## Directions
When you reproduce these records, keep every word exactly and drop the images.
***** Extracted records
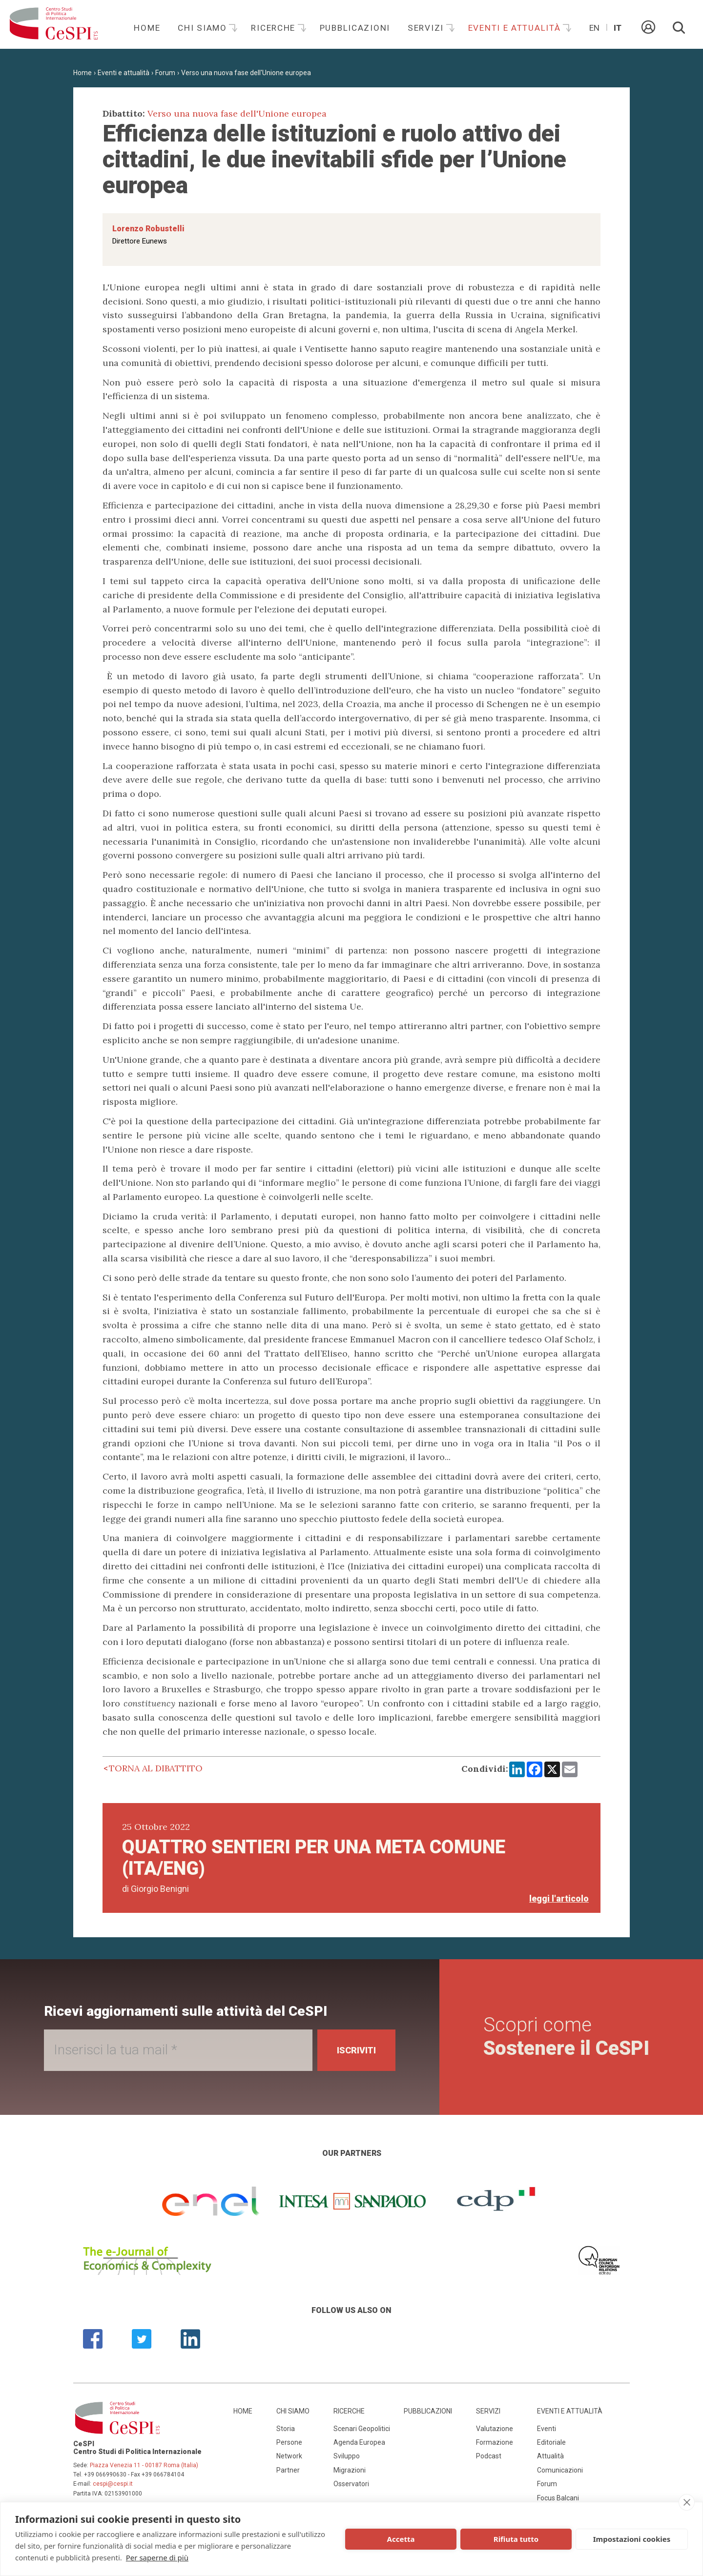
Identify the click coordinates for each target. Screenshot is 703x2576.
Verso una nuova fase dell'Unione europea (246, 73)
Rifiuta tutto (516, 2539)
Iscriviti (356, 2050)
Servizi (427, 28)
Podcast (488, 2456)
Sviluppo (346, 2456)
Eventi (546, 2429)
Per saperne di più (157, 2557)
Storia (285, 2429)
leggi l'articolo (559, 1898)
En (594, 28)
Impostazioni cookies (632, 2539)
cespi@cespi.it (113, 2483)
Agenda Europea (359, 2442)
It (617, 28)
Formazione (494, 2442)
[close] (687, 2502)
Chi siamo (203, 28)
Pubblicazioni (355, 28)
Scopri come (566, 2036)
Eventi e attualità (516, 28)
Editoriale (551, 2442)
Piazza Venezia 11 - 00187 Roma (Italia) (144, 2465)
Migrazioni (349, 2470)
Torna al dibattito (156, 1768)
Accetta (401, 2539)
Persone (289, 2442)
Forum (165, 73)
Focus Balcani (558, 2498)
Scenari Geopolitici (361, 2429)
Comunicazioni (560, 2470)
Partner (288, 2470)
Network (289, 2456)
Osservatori (351, 2484)
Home (147, 28)
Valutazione (494, 2429)
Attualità (550, 2456)
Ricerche (274, 28)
**********
## Answer for the task
Identify the click coordinates for each target. Screenshot is 703x2576.
Verso una nuova fase dell'Unione europea (246, 73)
Rifiuta tutto (516, 2539)
Iscriviti (356, 2050)
Servizi (427, 28)
Podcast (488, 2456)
Sviluppo (346, 2456)
Eventi (546, 2429)
Per saperne di più (157, 2557)
Storia (285, 2429)
leggi l'articolo (559, 1898)
En (594, 28)
Impostazioni cookies (632, 2539)
cespi@cespi.it (113, 2483)
Agenda Europea (359, 2442)
It (617, 28)
Formazione (494, 2442)
[close] (687, 2502)
Chi siamo (203, 28)
Pubblicazioni (355, 28)
Scopri come (566, 2036)
Eventi e attualità (516, 28)
Editoriale (551, 2442)
Piazza Venezia 11 - 00187 Roma (Italia) (144, 2465)
Migrazioni (349, 2470)
Torna al dibattito (156, 1768)
Accetta (401, 2539)
Persone (289, 2442)
Forum (165, 73)
Focus Balcani (558, 2498)
Scenari Geopolitici (361, 2429)
Comunicazioni (560, 2470)
Partner (288, 2470)
Network (289, 2456)
Osservatori (351, 2484)
Home (147, 28)
Valutazione (494, 2429)
Attualità (550, 2456)
Ricerche (274, 28)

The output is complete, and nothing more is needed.